Analysten waren aber schon am Freitag skeptisch. „Wie auch immer, wir glauben, dass Zurichs Top-Management eine Fusion mit St. Paul Travelers nicht unterstützt“, so etwa Kepler Equities-Analyst Rene Locher. Zurich habe eben erst den Vertrag mit CEO James Schiro, der den Konzern sehr erfolgreich restrukturiert habe, bis 2009 verlängert. Es wäre schwer zu verstehen, warum er einem Zusammenschluss mit der US-Gesellschaft, die im vierten Quartal 2005 ihre Reserven vor allem für Asbest-Fälle aufgestockt habe, zustimmen sollte. Für St. Paul gebe es gute Gründe, warum der Konzern an einem Kauf von Zurich interessiert sein sollte.

„Ich kann nicht sehen, dass Zurich einer Fusion mit St. Paul zustimmt weil sie ihre Aktien noch immer als unterbewertet betrachten und glauben, dass noch immer eine Menge Arbeit zu tun ist“, sagte Chris Hitchings, at Keefe, Bruyette & Woods. Er bekundete Zweifel, dass ein Zusammenschluss zu grossen Einsparungen führen könne. LODH-Analyst David Cavallanti sprach von weit hergeholten Spekulationen.

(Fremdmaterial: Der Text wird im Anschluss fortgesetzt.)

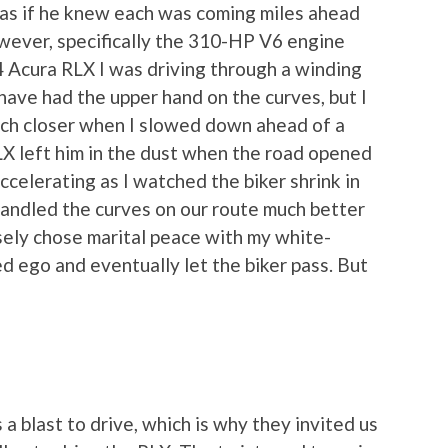
 as if he knew each was coming miles ahead
owever, specifically the 310-HP V6 engine
 Acura RLX I was driving through a winding
have had the upper hand on the curves, but I
nch closer when I slowed down ahead of a
RLX left him in the dust when the road opened
ccelerating as I watched the biker shrink in
handled the curves on our route much better
isely chose marital peace with my white-
d ego and eventually let the biker pass. But
 a blast to drive, which is why they invited us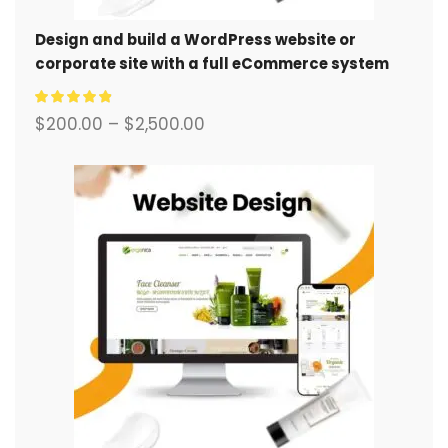
Design and build a WordPress website or
corporate site with a full eCommerce system
for you.
$
200.00
–
$
2,500.00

Laut dem „WJSE“ würde durch ein Zusammengehen von St. Paul und Zurich ein Konzerne in der Größe etwa der American International Group mit großen Übersee-Operationen entstehen. Zurich hat aktuell eine Marktkapitalisierung von rund 36 Mrd. Dollar, während St. Paul auf knapp 30 Mrd. Dollar kommt.

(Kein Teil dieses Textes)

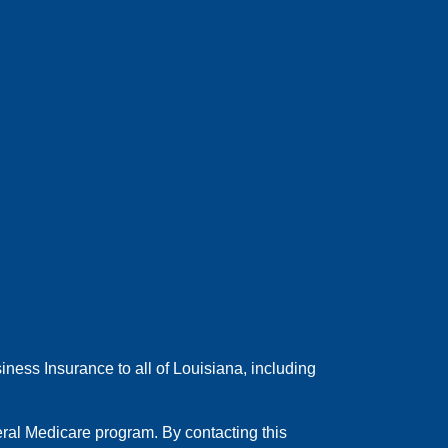
ess Insurance to all of Louisiana, including
ral Medicare program. By contacting this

Zurich erzielte 2005 bei einem Bruttoprämienvolumen von 46,8 Mrd. Dollar einen Reingewinn von 3,2 Mrd. Dollar. St. Paul, einer der größten Sach- und Haftpflichtversicherer der USA, kam bei Prämien von 23,7 Mrd. Dollar auf 1,6 Mrd. Dollar Gewinn. Während Zurich weltweit tätig ist, operiert St. Paul vor allem in den Vereinigten Staaten. Laut „WSJE“ würden die Überlappungen der beiden Konzerne in den USA einiges an Synergiepotenzial eröffnen.